Upon landing the Ferrari, Callie, thrust into highfalutin city life, learns that Joseph is a San Fran Society Bro who used to plow through the babes, sometimes more than one at a time, and she somehow doesn’t dump him on the spot, possibly because the hotel they’re staying in is ludicrously swank, and the rock on her finger could feed every citizen in Ecuador, and also maybe he’s changed. So there’s some fish-outta-water feelings that get smoothed over a little when they decide to get married in three weeks on Christmas Eve, which reminds us, hey, isn’t this a Christmas movie? It doesn’t really seem like a Christmas movie, since there’s no snow, no caroling, no shopping, no baking cookies and barely a glimpse of a roll of wrapping paper in the background – but there is a live-action Nativity scene in a soup kitchen in a very dumb subplot that illustrates how Callie is a Person of Depth.

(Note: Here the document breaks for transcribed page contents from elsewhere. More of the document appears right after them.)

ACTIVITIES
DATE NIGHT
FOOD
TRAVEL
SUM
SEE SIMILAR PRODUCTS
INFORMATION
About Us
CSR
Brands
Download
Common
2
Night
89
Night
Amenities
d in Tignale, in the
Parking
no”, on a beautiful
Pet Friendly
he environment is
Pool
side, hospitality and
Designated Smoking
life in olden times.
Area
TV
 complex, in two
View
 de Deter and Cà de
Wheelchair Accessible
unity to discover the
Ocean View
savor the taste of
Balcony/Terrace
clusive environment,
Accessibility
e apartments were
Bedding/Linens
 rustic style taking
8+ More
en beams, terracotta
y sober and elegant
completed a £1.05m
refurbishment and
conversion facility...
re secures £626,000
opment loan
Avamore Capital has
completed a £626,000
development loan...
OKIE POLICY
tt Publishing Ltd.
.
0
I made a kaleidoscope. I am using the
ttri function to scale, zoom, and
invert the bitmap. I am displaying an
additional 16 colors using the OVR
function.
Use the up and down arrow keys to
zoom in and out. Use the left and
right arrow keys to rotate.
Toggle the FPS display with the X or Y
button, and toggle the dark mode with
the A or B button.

At least the Virgin Mary and her ailing donkey give Callie something to do, since Joseph is swamped with the debits and the credits and such at VA Enterprises, which is run by Joseph’s ex, who’s trying to drive a wedge between our intrepid protag couple. So the lovin’ between them is good until it ain’t, and when it ain’t, not even halcyon memories of a trying-on-wedding-dresses montage can salvage it. Meanwhile, back at the ranch, Hannah falls down and hurts herself and can’t reach her sister, and Manny fantasizes in slo-mo about Brandy in a pair of Daisy Dukes until the soundtrack produces that FZWOOP record-scratch effect and when he comes to he nearly barfs as he watches her go shoulder-deep into a cow’s vag. We never learn if the calf came along in time for Christmas, but never fear, Callie and Joseph will resolve their troubles before the yule log turns to ash.

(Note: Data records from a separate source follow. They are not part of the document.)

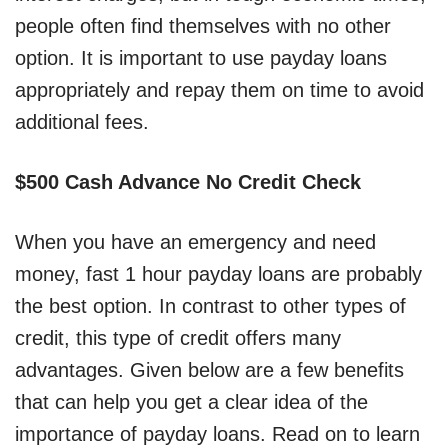
people often find themselves with no other
option. It is important to use payday loans
appropriately and repay them on time to avoid
additional fees.
$500 Cash Advance No Credit Check
When you have an emergency and need
money, fast 1 hour payday loans are probably
the best option. In contrast to other types of
credit, this type of credit offers many
advantages. Given below are a few benefits
that can help you get a clear idea of the
importance of payday loans. Read on to learn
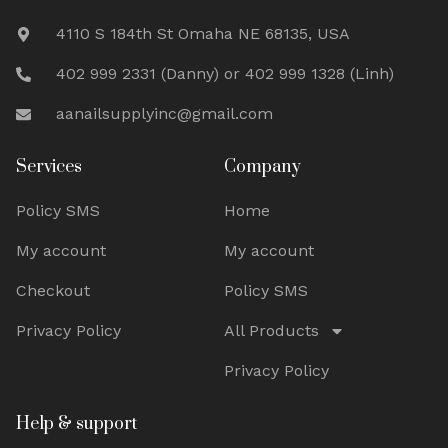
4110 S 184th St Omaha NE 68135, USA
402 999 2331 (Danny) or 402 999 1328 (Linh)
aanailsupplyinc@gmail.com
Services
Company
Policy SMS
Home
My account
My account
Checkout
Policy SMS
Privacy Policy
All Products
Privacy Policy
Help & support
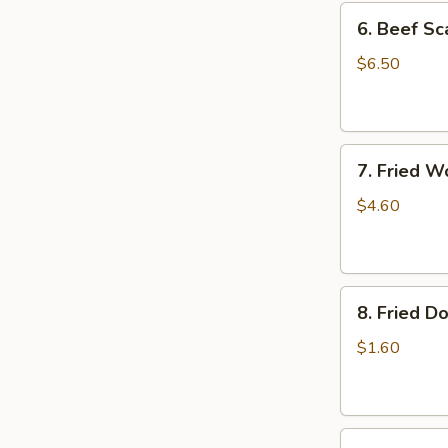
6.
6. Beef Sc
Beef
Scallion
$6.50
Pancakes
(6)
7.
7. Fried W
Fried
Wonton
$4.60
(8)
8.
8. Fried Do
Fried
Doughstick
$1.60
(1)
9.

A-California-Christmas--City-Lights
Photo: Netflix

What Movies Will It Remind You Of?: I thought Hallmark had cornered the market on this cornball holiday schmaltz? Shouldn’t this be a vehicle for Danica McKellar or Lacey Chabert? Am I amiss for not fully participating in the intentionally cheeseball feelgood holiday TV movie craze? I feel like the sheer volume of such things only further dilutes the gene pool for watchable Christmas movies.

Performance Worth Watching: Kudos to Dominguez for persevering through the cow scene.

Memorable Dialogue: The razor-sharp wit of one of Joseph’s former frat buddies: “Forrest Gump here, cuz he be run run runnin’ through all the ladies!”

Sex and Skin: Nothing more than implied nookie.

Our Take: If A California Christmas: City Lights had aired on Hallmark, it’d come and go in the runoff slough of holiday-movie TV Guide grid-filler and nobody’d bat an eye. But it’s on Netflix, mingling in the menu alongside Paolo Sorrentino art films and Sandra Bullock dramas that pretend not to be laughable, which gives us full license to be mean to it: But I’ll abstain. ’Tis the season to not be an asshole all the time, as read the Christmas cards I’m sending out this year.

So, even though this movie barely bothers to put a trendy Christmas gnome in the foreground of a shot, and is more of a generic rom-com than a Christmas movie, it exists to be something that plays in the background as you try not to f— up the snickerdoodles this year. It looks bad, the dialogue is wretched, the montages don’t muster up much oomph, it functions on a junior-high emotional level, it appears to be edited by a chimp with a power stapler, the characters are empty vessels with great hair, you’ll poke holes in the plot like it’s Ginsu knives wrapped in tissue paper, the jokes are worthy of side eye squints rather than laughter, and it’s constructed wholly out of cliches.

Shit, I was just mean to it. The movie’s fine. Perfectly fine. Fulfills its intent. It’s a programmer, one hell of a programmer. Nobody here is in it to win an Oscar, or offer fresh insight into the human condition, or rise up to a new level of blandness, or even be entertaining. OK, I’ll stop now.

Our Call: I hereby acknowledge that A California Christmas: City Lights exists, and anyone who watches it knows full well what they’re getting into. If you are one of those people, then by all means STREAM IT as you struggle to put wrapping paper around a Baby Yoda training-wheel bicycle.